PrithViWxC (NASA FM)

2.3B Params, 160 variables from MERRA-2 (New ERA5)

Encoder-decoder architecture (MAE) ~50% masking operator probability

Tested on:

  • Autoregressive rollout forecasting
  • Gravity waveflux parameterization: small scale perturbations generated around thunderstorms
  • Extreme event estimation

Max-ViT + HieraViT approaches:

  • Axial Attention (with convolutional layers)
  • Add convolutions at finetune to improve performance
  • Local + Global attention Uses Flash Attention and FSDP

Validation with:

  • Zero shot reconstruction
  • Hurricane tracking
  • Downscaling

MERRA2 dataset: cubed sphere grid, uniform grid spacing for each lat/lon (it minimizes grid spacing irregularities).

Climatology: instead of predicting delta from current time, we predict the delta from historical climate C_t. It is calculated from merra with 61 days of rolling average (it is computed across space and time).

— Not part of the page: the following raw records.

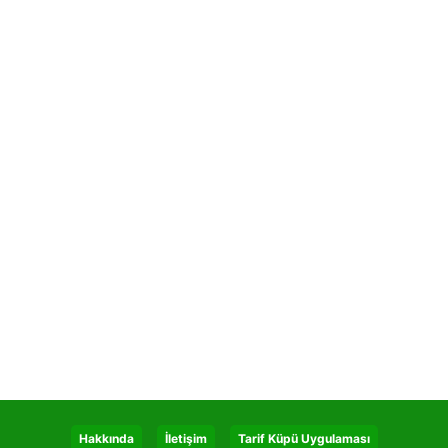
Hakkında
İletişim
Tarif Küpü Uygulaması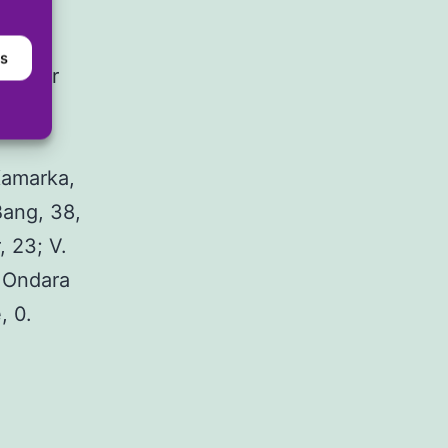
en
as
leador
el
 Kamarka,
Bang, 38,
 23; V.
y Ondara
e, 0.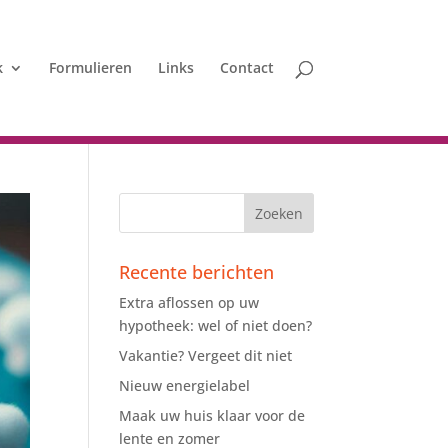
k
Formulieren
Links
Contact
Recente berichten
Extra aflossen op uw
hypotheek: wel of niet doen?
Vakantie? Vergeet dit niet
Nieuw energielabel
Maak uw huis klaar voor de
lente en zomer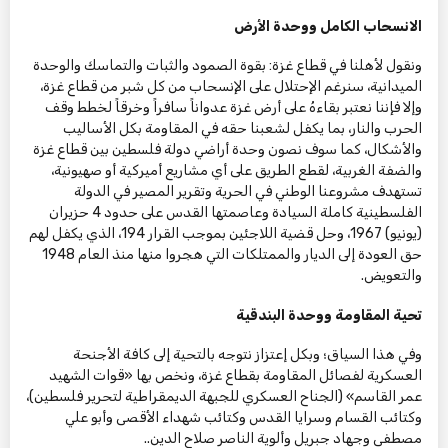
الانسحاب الكامل ووحدة الأرض
ونقول لأهلنا في قطاع غزة: بقوة الصمود والثبات والتماسك والوحدة
الميدانية، سنرغم الإحتلال على الإنسحاب من كل شبر من قطاع غزة،
وإلا فإننا نعتبر بقاءهُ على أرض غزة عدواناً سافراً وخرقاً لخطط وقف
الحرب والنار، بما يكفل لشعبنا حقه في المقاومة بكل الأساليب
والأشكال، كما سوف نصون وحدة أراضي دولة فلسطين بين قطاع غزة
والضفة الغربية، لقطع الطريق على أي مشاريع أميركية أو صهيونية،
تستهدف مشروعنا الوطني في الحرية وتقرير المصير في الدولة
الفلسطينية كاملة السيادة وعاصمتها القدس على حدود 4 حزيران
(يونيو) 1967، وحل قضية اللاجئين بموجب القرار 194، الذي يكفل لهم
حق العودة إلى الديار والممتلكات التي هجروا منها منذ العام 1948
والتعويض.
تحية المقاومة ووحدة البندقية
وفي هذا السياق؛ وبكل إعتزاز نتوجه بالتحية إلى كافة الأجنحة
العسكرية لفصائل المقاومة بقطاع غزة، ونخص بها «قوات الشهيد
عمر القاسم» (الجناح العسكري للجبهة الديمقراطية لتحرير فلسطين)،
وكتائب القسام وسرايا القدس وكتائب شهداء الأقصى وأبو علي
مصطفى وجهاد جبريل وألوية الناصر صلاح الدين..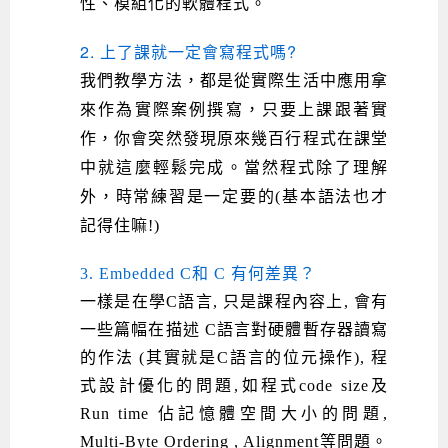
性、模組化的軟體程式。
2. 上了課就一定會寫程式嗎?
我們教學方法，都是從實際生活中應用拿
來作為實際案例撰寫，只要上課跟著實
作，你會突然發現原來幾百行程式在課堂
中就這麼輕鬆完成。當然程式除了理解
外，時常練習是一定要的(基本語法也才
記得住嘛!)
3. Embedded C和 C 有何差異？
一樣是在學C語言, 只是課程內容上, 會有
一些篇幅在描述 C語言對硬體暫存器讀寫
的作法 (其實就是C語言的位元操作), 程
式設計優化的問題,如程式code size及
Run time 佔記憶體空間大小的問題,
Multi-Byte Ordering , Alignment等問題。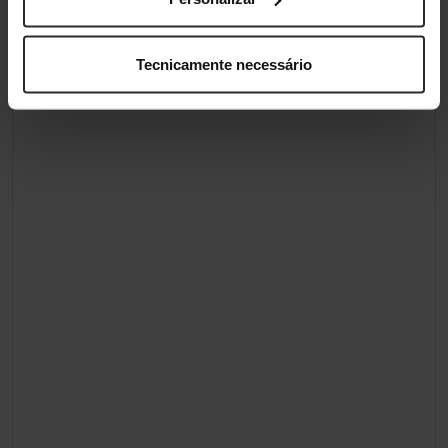
Tecnicamente necessário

Sigma^2_c = Sigma^2_c (x_t - C_t)

Normalization is also applied (10^-4 < sigma < 10^4, and 10^-7 < sigma_c < 10^7)

Scaling and training

Pretraining with 2 phases:

    1. 5% drop path rate, 50% masking operator probability, alternates global and local attention masking. Uses random forecast lead time (0, 6, 12, 24 hours). Train on 64 A100 GPUs, Batch size = 1, ~100000 gradient steps.
    1. 4 autoregressive steps with 80GB A100 GPUs. Use bfloat16 precision to shrink activation buffer sizes (and encoder / decoder size) while i/o remains f32
    1. 2 phases in pretraining with different masking ratios and params

Validation

  • Masked reconstruction from zero-shot images
  • Hurricane forecasting and tracking

Downstream applications:

  • Downscaling for 2m precision + climatelearn benchmark
  • Finetune for cordex downscaling
  • Zero-shot masked reconstruction --> excels at short lead time prediction from minimal data.